After Washington State implemented legal marijuana sales for adult use in 2014, the number of drunk-driving accidents in neighboring Idaho decreased, a new study reports. The association was strongest among counties closest to the Washington border.
“These findings are consistent with increased access to marijuana leading to substitution away from alcohol to marijuana,” the working paper published last week by Utah State University’s Center for Growth and Opportunity concluded.
The research, authored by economist Benjamin Hansen, is the first to look at whether cross-border shopping (that is, crossing state lines to purchase goods) has an indirect impact on public health—in this case, whether accidents that are the result of alcohol misuse increased or decreased.

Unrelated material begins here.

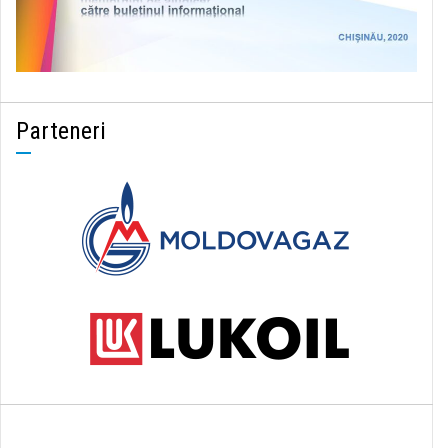
Parteneri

Hansen, of the University of Oregon, used two data sets for his analysis. To measure the demand for marijuana in Idaho, he used Google Trends to gauge how often people in Idaho were searching for the term “dispensary” between 2007 and 2017. In order to ascertain whether alcohol-related traffic accidents increased or decreased in Idaho after marijuana was legalized in Washington, the author looked at data from the Idaho department of transportation between 2010 and 2017.
Two key dates, Hansen noted in his paper, were September 2015 and March 2016: That’s when recreational marijuana sales began in Walla Walla, Washington, and in Huntington, Oregon, respectively. Both are located within driving distance of the Idaho border, thus making it easy for residents to drive across state lines to purchase cannabis. Additionally, the paper states, Idaho law enforcement report “consistent increases in trafficking and seizures following Washington’s and Oregon’s legalizations.”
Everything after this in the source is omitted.